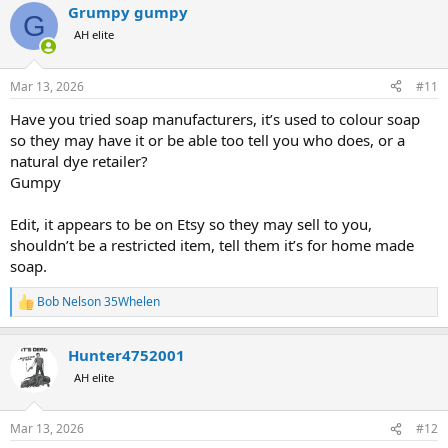
Grumpy gumpy
c
G
t
AH elite
i
o
n
Mar 13, 2026
#11
s
:
Have you tried soap manufacturers, it’s used to colour soap
so they may have it or be able too tell you who does, or a
natural dye retailer?
Gumpy
Edit, it appears to be on Etsy so they may sell to you,
shouldn’t be a restricted item, tell them it’s for home made
soap.
Bob Nelson 35Whelen
R
e
a
Hunter4752001
c
t
AH elite
i
o
n
Mar 13, 2026
#12
s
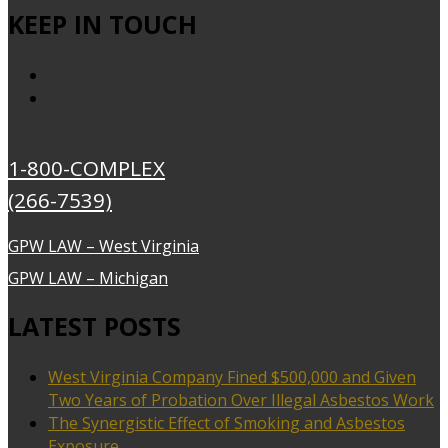
KEEP IN TOUCH
1-800-COMPLEX
(266-7539)
GPW LAW – West Virginia
GPW LAW – Michigan
LATEST POSTS
West Virginia Company Fined $500,000 and Given
Two Years of Probation Over Illegal Asbestos Work
The Synergistic Effect of Smoking and Asbestos
Exposure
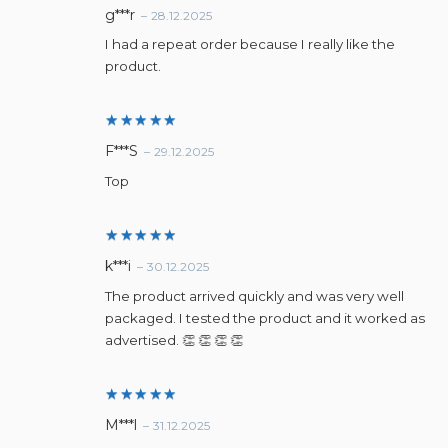
Rated
5
g***r
–
28.12.2025
out of 5
I had a repeat order because I really like the
product.
Rated
5
F***S
–
29.12.2025
out of 5
Top
Rated
5
k***i
–
30.12.2025
out of 5
The product arrived quickly and was very well
packaged. I tested the product and it worked as
advertised. 👏 👏 👏 👏
Rated
5
M***l
–
31.12.2025
out of 5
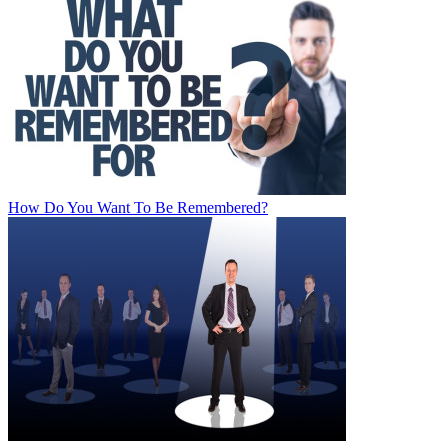
How Do You Want To Be Remembered?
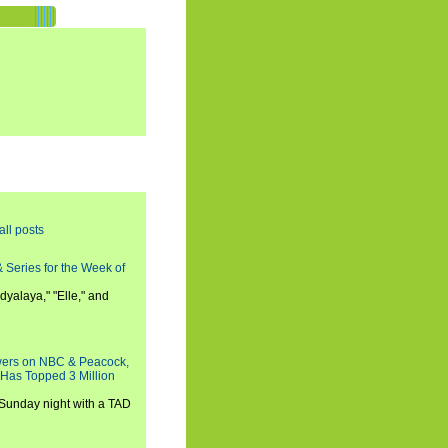
all posts
 Series for the Week of
dyalaya," "Elle," and
wers on NBC & Peacock,
 Has Topped 3 Million
 Sunday night with a TAD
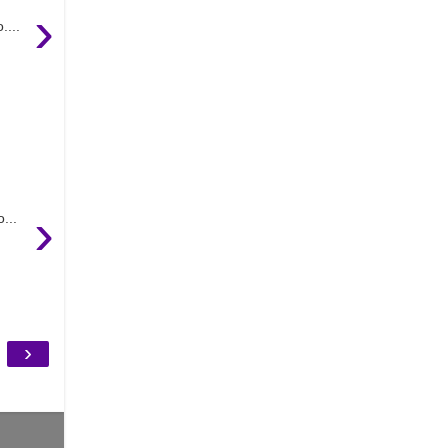
›
....
›
...
›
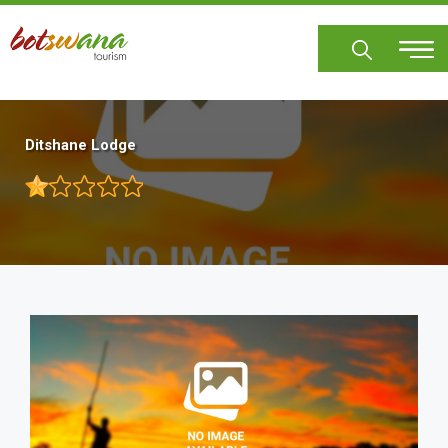
Skip
to
main
content
Ditshane Lodge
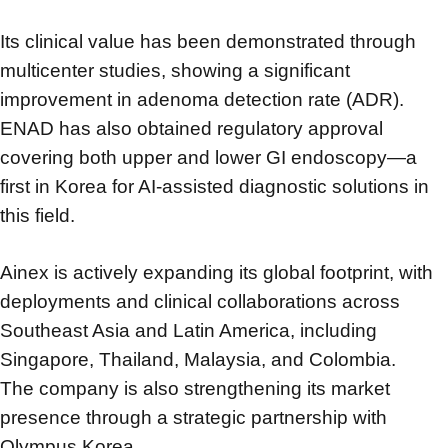
Its clinical value has been demonstrated through
multicenter studies,
showing a significant
improvement in adenoma detection rate (ADR).
ENAD has also obtained regulatory approval
covering both upper and lower GI endoscopy—
a
first in Korea for AI-assisted diagnostic solutions in
this field.
Ainex is actively expanding its global footprint,
with
deployments and clinical collaborations across
Southeast Asia and Latin America,
including
Singapore, Thailand, Malaysia, and Colombia.
The company is also strengthening its market
presence through a strategic partnership with
Olympus Korea.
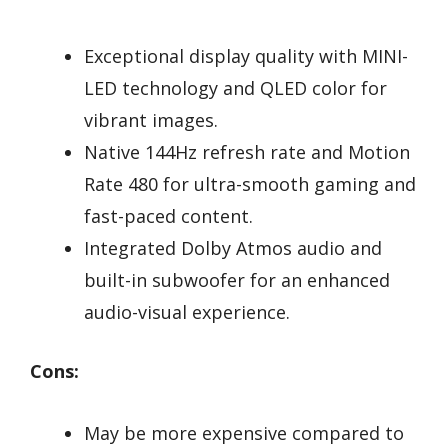
Exceptional display quality with MINI-
LED technology and QLED color for
vibrant images.
Native 144Hz refresh rate and Motion
Rate 480 for ultra-smooth gaming and
fast-paced content.
Integrated Dolby Atmos audio and
built-in subwoofer for an enhanced
audio-visual experience.
Cons:
May be more expensive compared to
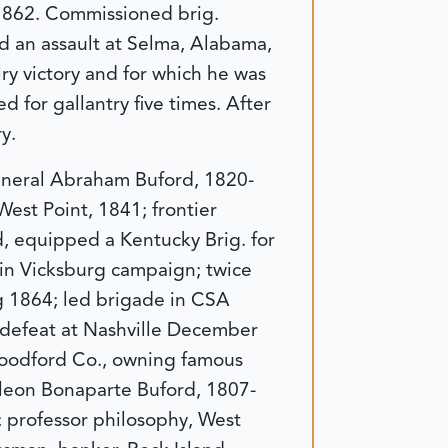
 1862. Commissioned brig.
 an assault at Selma, Alabama,
ry victory and for which he was
 for gallantry five times. After
y.
eneral Abraham Buford, 1820-
est Point, 1841; frontier
d, equipped a Kentucky Brig. for
 in Vicksburg campaign; twice
g 1864; led brigade in CSA
r defeat at Nashville December
Woodford Co., owning famous
leon Bonaparte Buford, 1807-
; professor philosophy, West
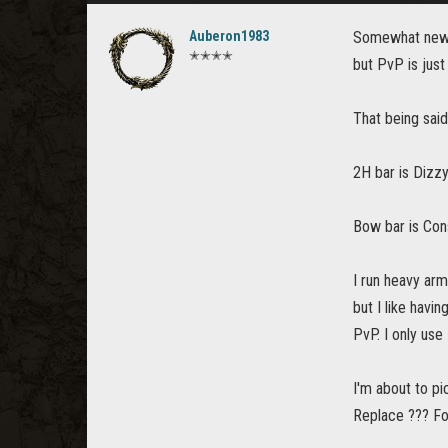
Auberon1983
Somewhat new (a
✭✭✭✭
but PvP is just
That being sai
2H bar is Dizzy
Bow bar is Cons
I run heavy arm
but I like havin
PvP. I only use
I'm about to pi
Replace ??? Fo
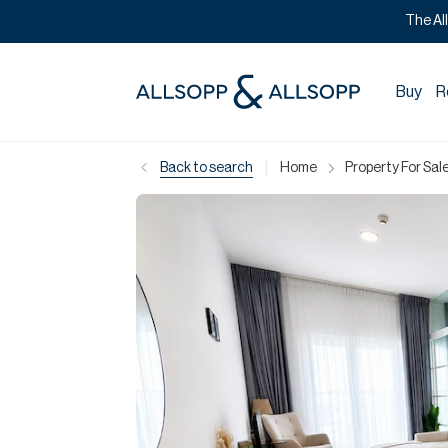
The Al
Buy
R
|
Back to search
Home
Property For Sale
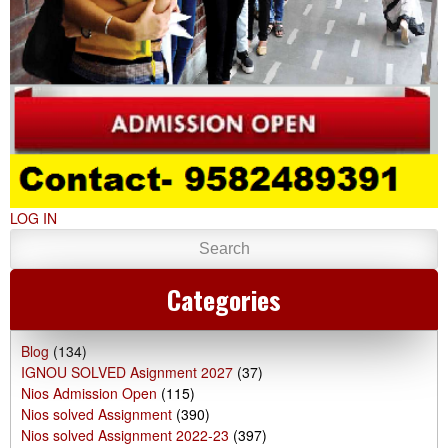
LOG IN
Categories
Blog
(134)
IGNOU SOLVED Asignment 2027
(37)
Nios Admission Open
(115)
Nios solved Assignment
(390)
Nios solved Assignment 2022-23
(397)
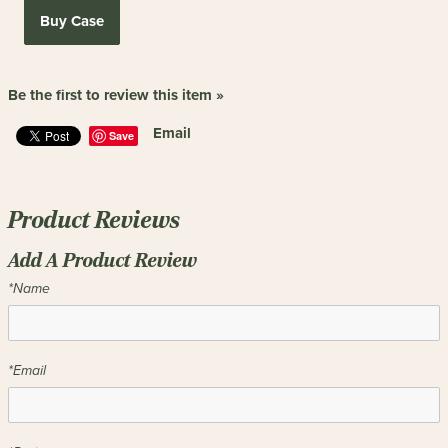
Buy Case
Be the first to review this item »
Email
Save
Product Reviews
Add A Product Review
*Name
*Email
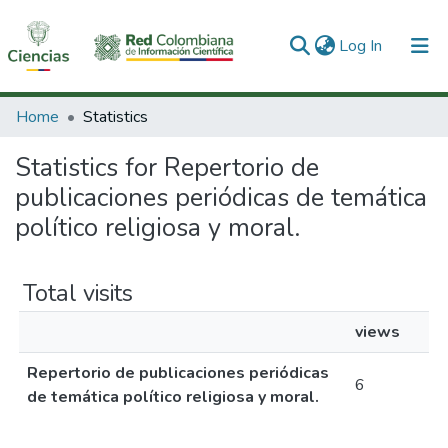
(current)
Log In
Communities & Collections
Home
Statistics
All of DSpace
Statistics for Repertorio de
publicaciones periódicas de temática
político religiosa y moral.
Total visits
views
Repertorio de publicaciones periódicas
6
de temática político religiosa y moral.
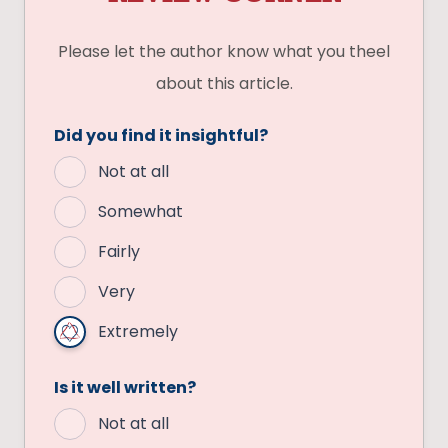
Please let the author know what you theel
about this article.
Did you find it insightful?
Not at all
Somewhat
Fairly
Very
Extremely
Is it well written?
Not at all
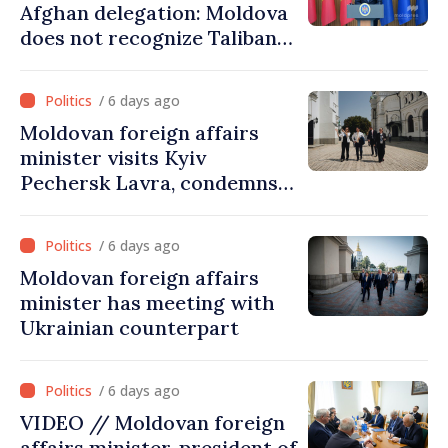
Afghan delegation: Moldova
does not recognize Taliban
government. Approving this
visit was an error of
/ 6 days ago
assessment and institutional
Moldovan foreign affairs
coordination
minister visits Kyiv
Pechersk Lavra, condemns
Russia’s attacks on Ukraine’s
cultural heritage
/ 6 days ago
Moldovan foreign affairs
minister has meeting with
Ukrainian counterpart
/ 6 days ago
VIDEO // Moldovan foreign
affairs minister, president of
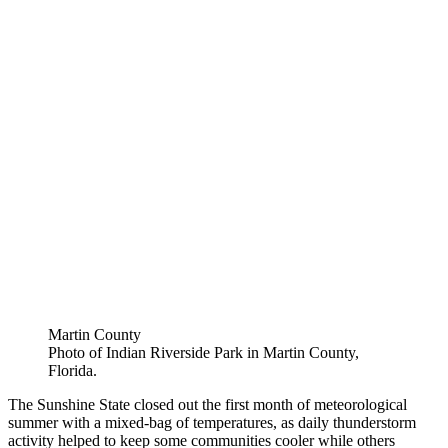
Martin County
Photo of Indian Riverside Park in Martin County,
Florida.
The Sunshine State closed out the first month of meteorological
summer with a mixed-bag of temperatures, as daily thunderstorm
activity helped to keep some communities cooler while others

* [ACTIVITY]
Go back to the records above and write them out exactly, without the pictures.

* [WRITTEN ANSWER]
Grumpy gumpy
c
G
t
AH elite
i
o
n
Mar 13, 2026
#11
s
:
Have you tried soap manufacturers, it’s used to colour soap
so they may have it or be able too tell you who does, or a
natural dye retailer?
Gumpy
Edit, it appears to be on Etsy so they may sell to you,
shouldn’t be a restricted item, tell them it’s for home made
soap.
Bob Nelson 35Whelen
R
e
a
Hunter4752001
c
t
AH elite
i
o
n
Mar 13, 2026
#12
s
KEEP IN TOUCH
1-800-COMPLEX
(266-7539)
GPW LAW – West Virginia
GPW LAW – Michigan
LATEST POSTS
West Virginia Company Fined $500,000 and Given
Two Years of Probation Over Illegal Asbestos Work
The Synergistic Effect of Smoking and Asbestos
Exposure
Rated
5
g***r
–
28.12.2025
out of 5
I had a repeat order because I really like the
product.
Rated
5
F***S
–
29.12.2025
out of 5
Top
Rated
5
k***i
–
30.12.2025
out of 5
The product arrived quickly and was very well
packaged. I tested the product and it worked as
advertised. 👏 👏 👏 👏
Rated
5
M***l
–
31.12.2025
out of 5
How Do You Want To Be Remembered?
all posts
 Series for the Week of
dyalaya," "Elle," and
wers on NBC & Peacock,
 Has Topped 3 Million
 Sunday night with a TAD
›
....
›
...
›
Skip
to
main
content
Ditshane Lodge
Its clinical value has been demonstrated through
multicenter studies,
showing a significant
improvement in adenoma detection rate (ADR).
ENAD has also obtained regulatory approval
covering both upper and lower GI endoscopy—
a
first in Korea for AI-assisted diagnostic solutions in
this field.
Ainex is actively expanding its global footprint,
with
deployments and clinical collaborations across
Southeast Asia and Latin America,
including
Singapore, Thailand, Malaysia, and Colombia.
The company is also strengthening its market
presence through a strategic partnership with
Olympus Korea.
Exceptional display quality with MINI-
LED technology and QLED color for
vibrant images.
Native 144Hz refresh rate and Motion
Rate 480 for ultra-smooth gaming and
fast-paced content.
Integrated Dolby Atmos audio and
built-in subwoofer for an enhanced
audio-visual experience.
Cons:
May be more expensive compared to
 1862. Commissioned brig.
 an assault at Selma, Alabama,
ry victory and for which he was
 for gallantry five times. After
y.
eneral Abraham Buford, 1820-
est Point, 1841; frontier
d, equipped a Kentucky Brig. for
 in Vicksburg campaign; twice
g 1864; led brigade in CSA
r defeat at Nashville December
Woodford Co., owning famous
leon Bonaparte Buford, 1807-
; professor philosophy, West
Auberon1983
Somewhat new (a
✭✭✭✭
but PvP is just
That being sai
2H bar is Dizzy
Bow bar is Cons
I run heavy arm
but I like havin
PvP. I only use
I'm about to pi
Replace ??? Fo
The Al
Buy
R
|
Back to search
Home
Property For Sale
LOG IN
Categories
Blog
(134)
IGNOU SOLVED Asignment 2027
(37)
Nios Admission Open
(115)
Nios solved Assignment
(390)
Nios solved Assignment 2022-23
(397)
Buy Case
Be the first to review this item »
Email
Save
Product Reviews
Add A Product Review
*Name
*Email
(current)
Log In
Communities & Collections
Home
Statistics
All of DSpace
Statistics for Repertorio de
publicaciones periódicas de temática
político religiosa y moral.
Total visits
views
Repertorio de publicaciones periódicas
6
de temática político religiosa y moral.
Please let the author know what you theel
about this article.
Did you find it insightful?
Not at all
Somewhat
Fairly
Very
Extremely
Is it well written?
Not at all
Afghan delegation: Moldova
does not recognize Taliban
government. Approving this
visit was an error of
/ 6 days ago
assessment and institutional
Moldovan foreign affairs
coordination
minister visits Kyiv
Pechersk Lavra, condemns
Russia’s attacks on Ukraine’s
cultural heritage
/ 6 days ago
Moldovan foreign affairs
minister has meeting with
Ukrainian counterpart
/ 6 days ago
VIDEO // Moldovan foreign
affairs minister, president of
Martin County
Photo of Indian Riverside Park in Martin County,
Florida.
The Sunshine State closed out the first month of meteorological
summer with a mixed-bag of temperatures, as daily thunderstorm
activity helped to keep some communities cooler while others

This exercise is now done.